> **EXERCISE INSTRUCTIONS**
Any picture in the entries is to be skipped, while everything else is transcribed word for word.

SOURCE MATERIAL below:

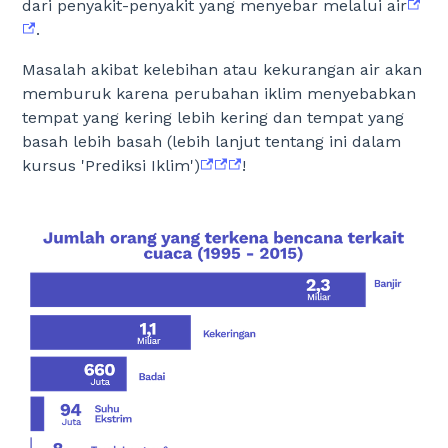
dari penyakit-penyakit yang menyebar melalui air
Mairenn Collins
.
Seniman
:
Steffi Tan
,
Tilda Blackbourn-Rooney
,
Susan
Brigham-Ward
,
Mira Lu
,
Ho Yee-Lee
,
Lin Xie
,
Federica
Masalah akibat kelebihan atau kekurangan air akan
Merante
,
Ella Anderson
,
Sabrina Lam
,
Chris Robertson
,
Alex
memburuk karena perubahan iklim menyebabkan
Shuttleworth
,
Phan Minh Chuong
,
Soleil Hayes-Pollard
,
Anna
tempat yang kering lebih kering dan tempat yang
Krivtsov
,
Barbara Ludwig
basah lebih basah (lebih lanjut tentang ini dalam
Peninjau
:
Ed Hodgson
,
Mairenn Collins
,
Catherine Cosgrove
,
kursus 'Prediksi Iklim')
!
Ghislaine Fandel
,
Eric Steinberger
,
Mina Frost
,
Kerenza
Killingbeck
,
James Weber
,
Rebecca Robinson
,
Sophie
Shorthose
,
Simar Kaur
,
Catherine Cannell
,
Fiona Carey
Peninjau luar
:
Dr. Lili Zhang
Penerjemah
:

End of SOURCE MATERIAL.

> **OUTPUT**
dari penyakit-penyakit yang menyebar melalui air
Mairenn Collins
.
Seniman
:
Steffi Tan
,
Tilda Blackbourn-Rooney
,
Susan
Brigham-Ward
,
Mira Lu
,
Ho Yee-Lee
,
Lin Xie
,
Federica
Masalah akibat kelebihan atau kekurangan air akan
Merante
,
Ella Anderson
,
Sabrina Lam
,
Chris Robertson
,
Alex
memburuk karena perubahan iklim menyebabkan
Shuttleworth
,
Phan Minh Chuong
,
Soleil Hayes-Pollard
,
Anna
tempat yang kering lebih kering dan tempat yang
Krivtsov
,
Barbara Ludwig
basah lebih basah (lebih lanjut tentang ini dalam
Peninjau
:
Ed Hodgson
,
Mairenn Collins
,
Catherine Cosgrove
,
kursus 'Prediksi Iklim')
!
Ghislaine Fandel
,
Eric Steinberger
,
Mina Frost
,
Kerenza
Killingbeck
,
James Weber
,
Rebecca Robinson
,
Sophie
Shorthose
,
Simar Kaur
,
Catherine Cannell
,
Fiona Carey
Peninjau luar
:
Dr. Lili Zhang
Penerjemah
:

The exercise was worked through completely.